Schedule:
Friday, January 14, 2022
Marquis BR Salon 6, ML 2 (Marriott Marquis Washington, DC)
* noted as presenting author
Yaara Zisman-Ilani, PhD, Assistant Professor, Temple University
Diana Washington, Student, Temple University
Treanna Hackney, Student, Temple University
Margot Savoy, MD, Chair, Family and Community Medicine Associate Professor, Family and Community Medicine, Temple University
Anuradha Paranjape, MD, Vice Chair, Clinical Affairs, Department of Medicine Professor, Medicine Professor, Clinical Sciences, Temple University
Danielle Galis, BA, Student, Fordham University, New York, NY
Background and Purpose: Electronic health records (EHR) are an integral component of the behavioral health system, and are a primary tool used to achieve the goals of behavioral health care reform. Yet, the potential of these systems has not yet been realized; behavioral health providers’ dissatisfaction with EHRs is well documented, and includes concerns that EHRs are cumbersome to navigate, have limited functional capacity to carry out essential clinical tasks, like service planning, and are not patient-centered. This mounting evidence has prompted widespread efforts to redesign systems to better meet the needs of health and behavioral health providers, but there is less focus on understanding how these systems can enhance clients’ experience in care, a key component of the triple aim guiding health reform. Indeed, much less is known about clients’ experiences with EHRs within the context of behavioral health care, including how clients perceive EHRs to impact service quality. Particularly little research has explored experiences with EHRs among underserved communities, where access to quality services has historically been limited. As research seeks to improve the functionality of EHRs, failing to identify and respond to the priorities and preferences of clients- particularly those most vulnerable to disparate health outcomes- is a missed opportunity to developed technology that is person-centered. This mixed methods study examined for the first time, the attitudes towards EHRs and satisfaction with EHR systems among clients with depression within a large, safety net primary care clinic.

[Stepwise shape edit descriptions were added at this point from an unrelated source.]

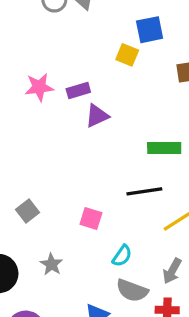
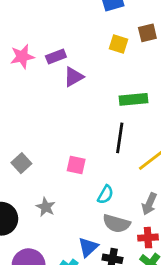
yellow square: (127, 55) -> (118, 44), moved
black line: (144, 191) -> (120, 138), turned -68

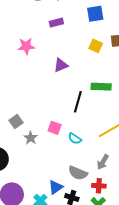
purple rectangle: (56, 56) -> (56, 23), moved
black line: (120, 138) -> (78, 102), moved
cyan semicircle: (105, 195) -> (75, 139), moved, turned 88
gray star: (46, 207) -> (31, 138), moved

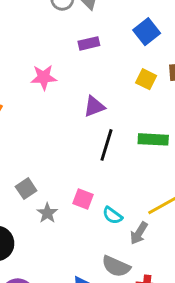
blue square: (95, 14) -> (147, 32), turned -30
black line: (78, 102) -> (106, 145), moved
gray arrow: (103, 162) -> (139, 233), moved

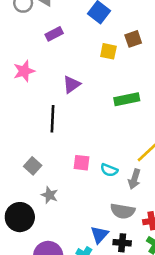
black line: (106, 145) -> (52, 119), moved
gray star: (47, 213) -> (50, 195), moved

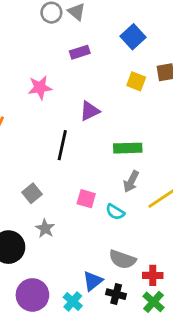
green rectangle: (127, 99) -> (128, 148), moved
gray arrow: (134, 179) -> (131, 182), moved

Methods: Twenty-seven individuals with depression participated in the study. Participants completed a brief, quantitative survey examining their attitudes towards technology, followed by a semi-structured qualitative interview exploring their experience with EHR systems, their attitudes towards EHRs, and their perceptions of how technology has impacted the quality of services. Univariate statistics describe the sample’s attitudes towards technology. Inductive, thematic analysis was used to identify and describe emergent themes from qualitative interviews.
Findings: Average scores on the technology attitudes scale were 4.0 (SD=.50) on a scale of 1-5, reflecting positive attitudes towards technology. In qualitative interviews, respondents described that EHRs had both positive and negative impacts on their experience in care. EHRs improved service quality by allowing respondents to communicate with providers and access their health information. EHRs were also perceived to enhance care coordination, which improved trust in service quality, but participants wanted greater control over what information was included in their chart. Respondents appreciated when providers shared the computer screen during visits, but they also expressed concerns about disruptions to rapport caused by excessive EHR use.
Conclusions: Findings reflect that underserved individuals with depression have a strong desire for greater access to and control of the information included in their chart. EHRs can serve as a promising tool to promote patient empowerment and activation, an essential feature of quality depression care. Policies and practices that use EHRs to enhance the transparency of health inform may be particularly aligned with the priorities and preferences of clients receiving behavioral health treatment. Additional practice and policy implications will be discussed.